The paper also said that “visitors from the outside world are not permitted.” I suggest that the Mail reporters show up at a factory near their headquarters in London and see if they’re allowed in, without an appointment or other business purpose. They can then write that “visitors from the outside world are not permitted” there either.
Before I joined this fine organization, I put some bread on my table through doing consulting on corporate social responsibility (CSR). Without naming names, a U.K.-based mobile services provider that until recently sponsored the Manchester United soccer team had bought about 2 percent of a Chinese mobile carrier that isn’t China United Telecommunications Corp. All of a sudden, they found themselves under attack by an NGO, claiming that the company’s investment in China was supporting human rights violations in Tibet.

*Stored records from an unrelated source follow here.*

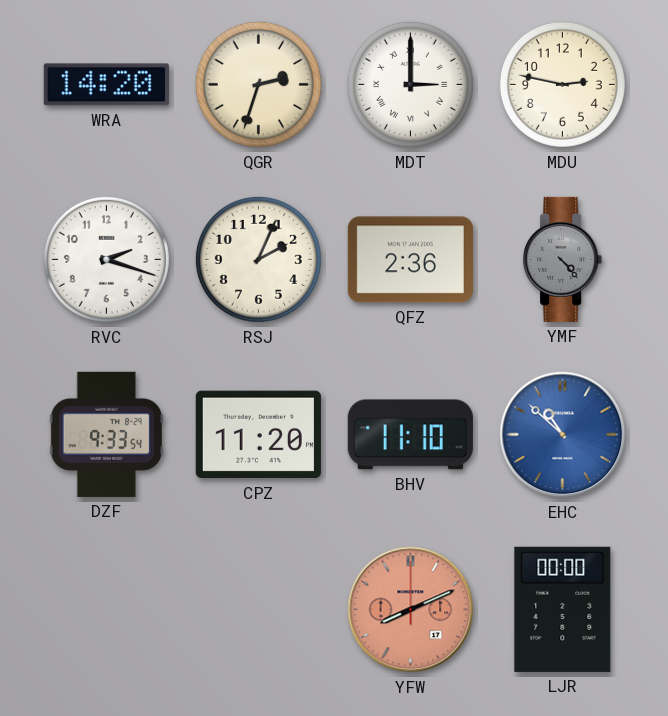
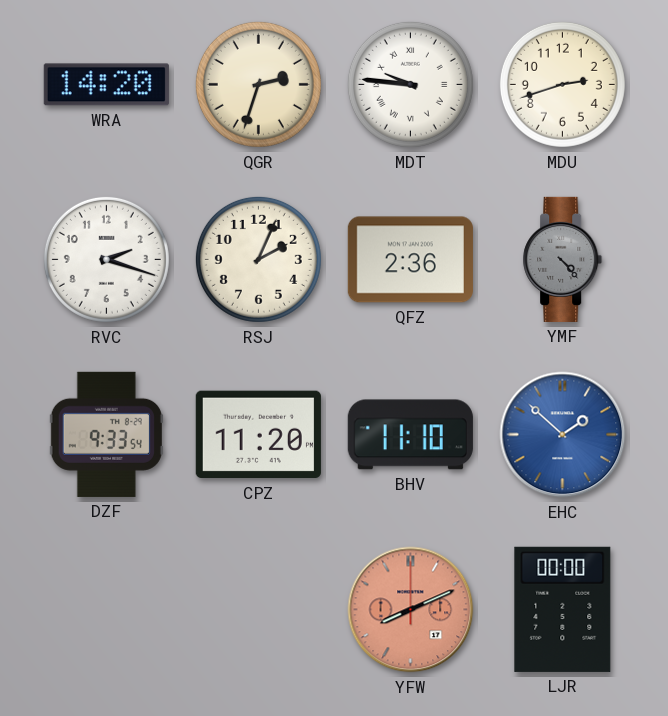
MDT: 3:00 -> 9:46
MDU: 2:47 -> 2:42
EHC: 10:52 -> 1:52
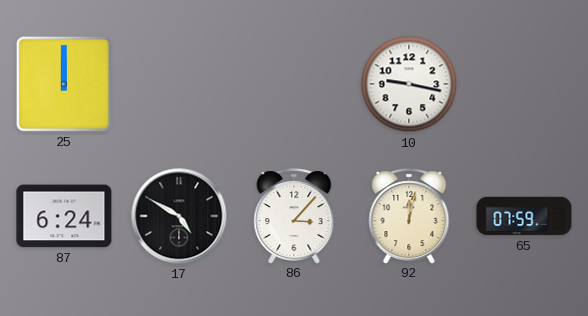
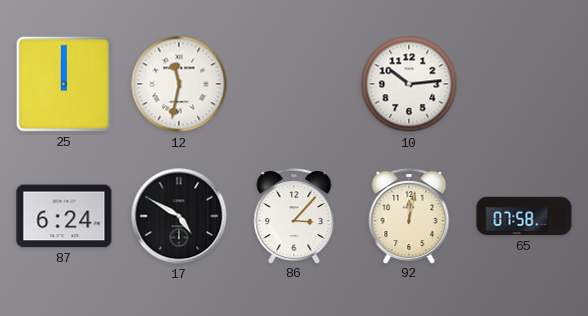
12: none -> 11:32
10: 9:17 -> 10:14
65: 07:59 -> 07:58
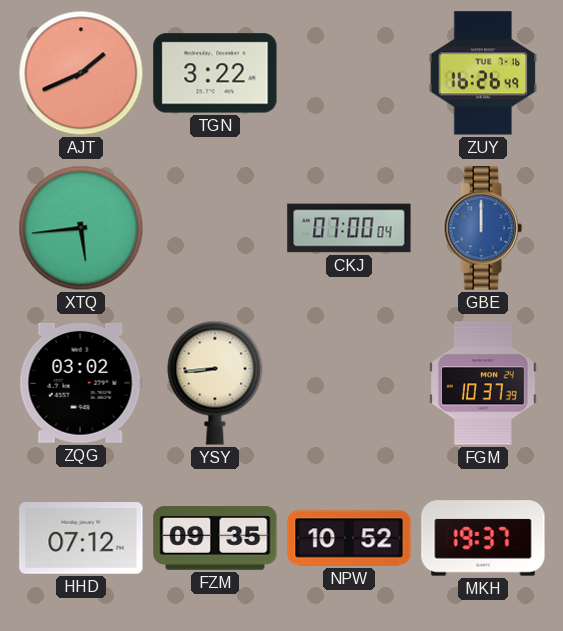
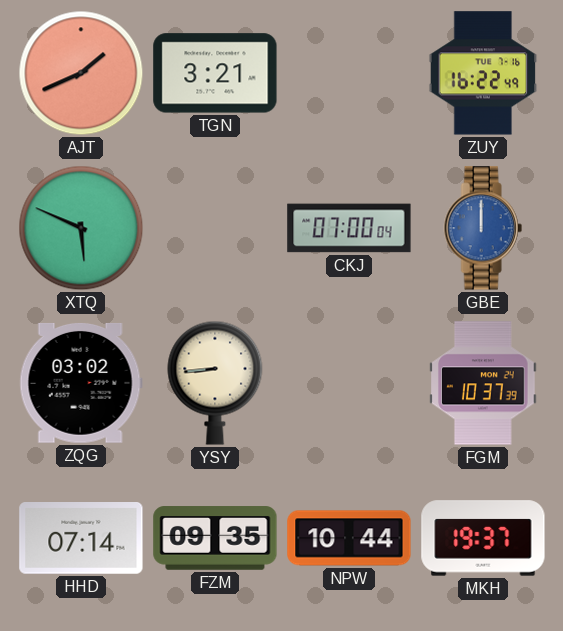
TGN: 3:22 -> 3:21
ZUY: 16:26 -> 16:22
XTQ: 5:44 -> 5:49
HHD: 07:12 -> 07:14
NPW: 10:52 -> 10:44
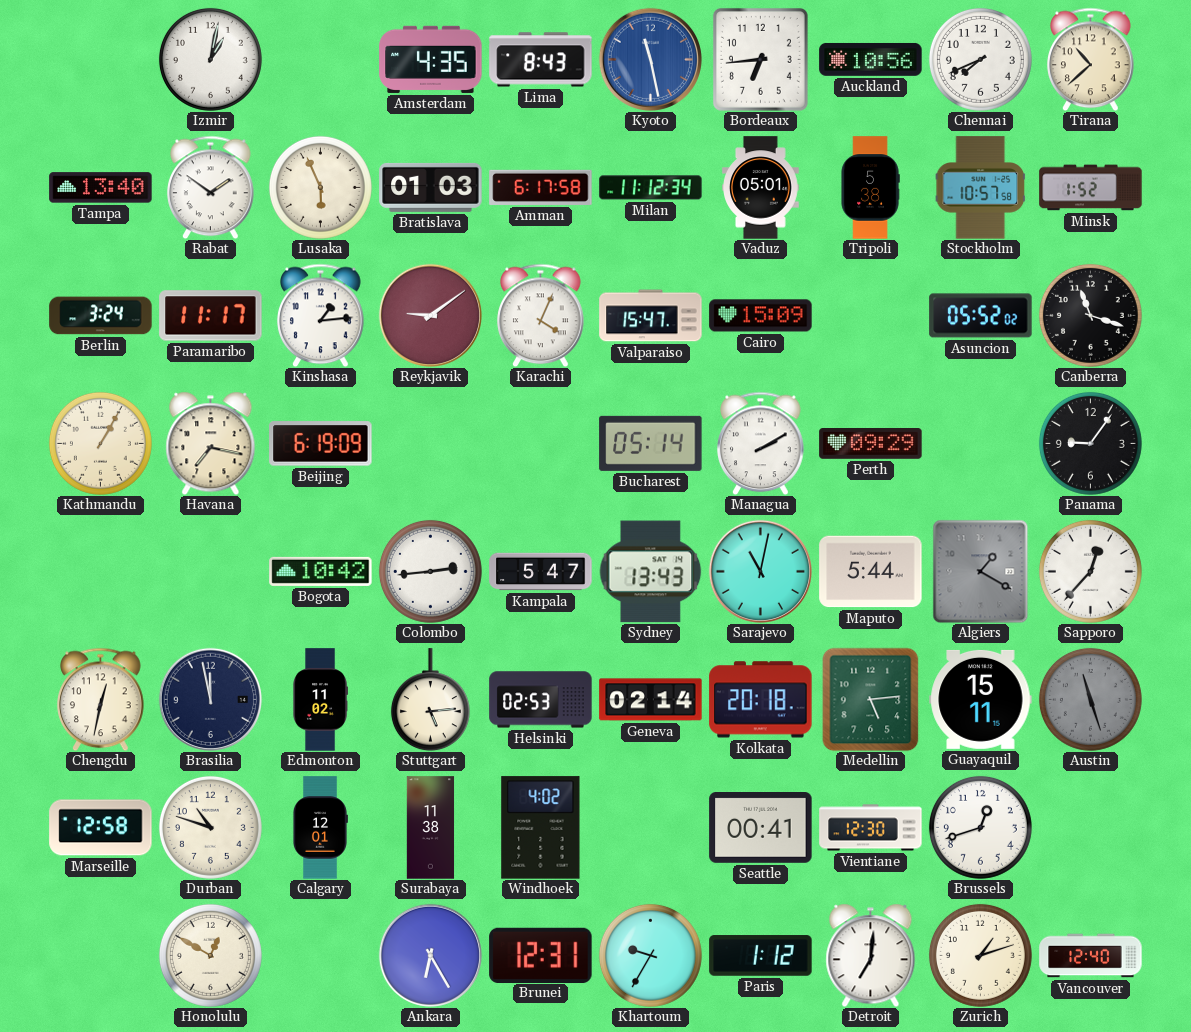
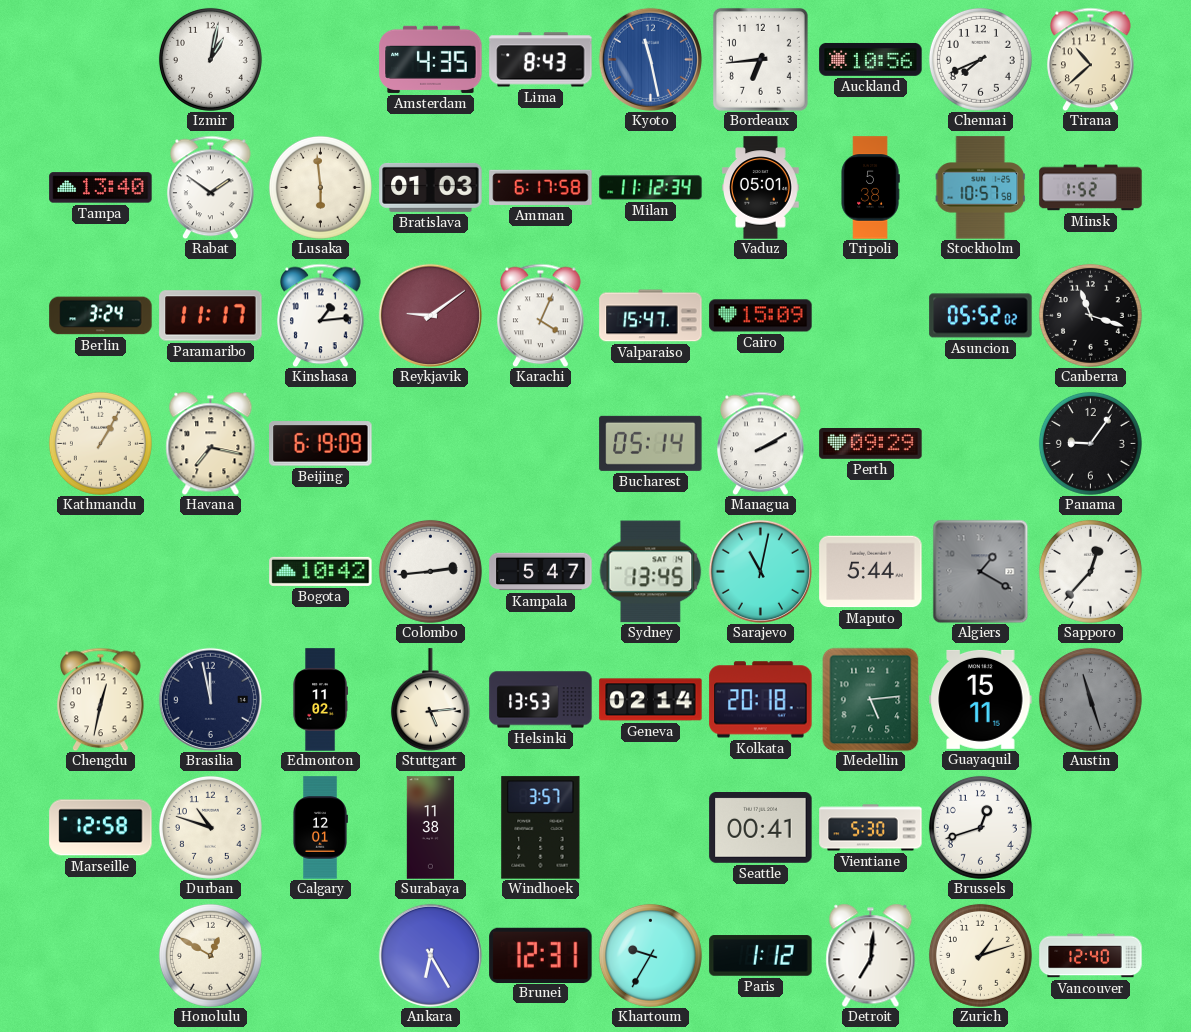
Lusaka: 5:56 -> 5:59
Sydney: 13:43 -> 13:45
Helsinki: 02:53 -> 13:53
Windhoek: 4:02 -> 3:57
Vientiane: 12:30 -> 5:30
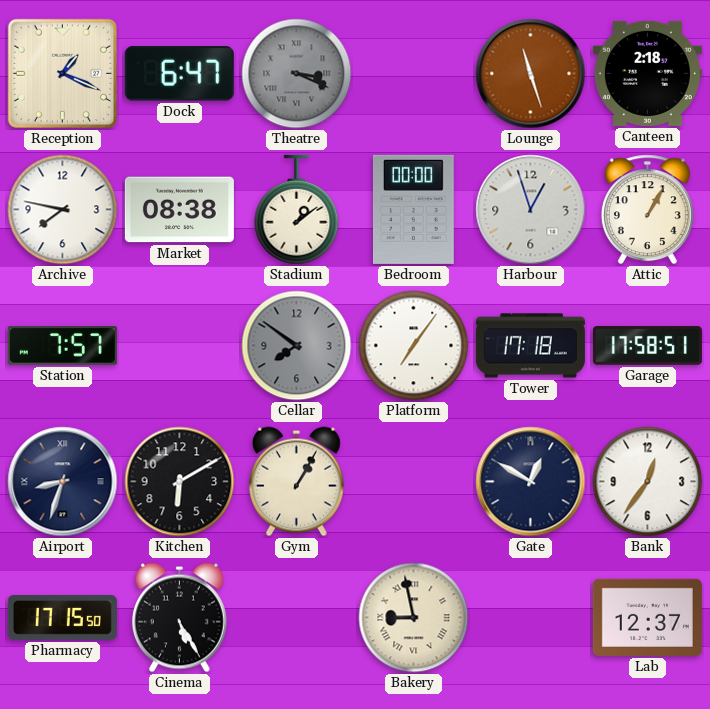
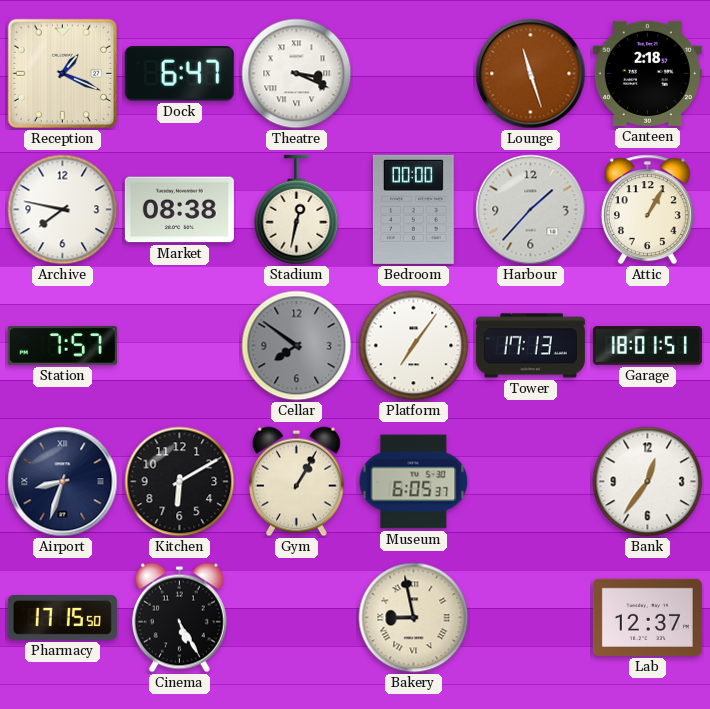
Theatre dial: grey -> white
Stadium: 1:09 -> 12:32
Harbour: 12:57 -> 1:37
Tower: 17:18 -> 17:13
Garage: 17:58 -> 18:01
Museum: none -> 6:05
Gate: 12:50 -> none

China is a growth market for NGOs just as much as it is for any technology company. China is a new market for more issues, more hearts and minds to win to the cause, new battlefields where skirmishes over environmental destruction, human rights, and the digital divide can be fought.
Hewlett-Packard (HP) found itself the subject of protests over its technology recycling programs, and other companies have been accused of dumping toxic tech waste here. To fend off just the kind of accusations leveled at Apple, HP announced earlier this month that it would initiate a contractor-education program, designed to teach best practices in labor and personnel management to its suppliers in China, including Foxconn.
If you do business in China, you may very well find yourself in the cross-hairs of such groups and similar reporting. Just when you thought outsourcing issues and government relations were sufficiently challenging, companies serious about a China presence must make CSR as high a priority as any other marketing or public relations function.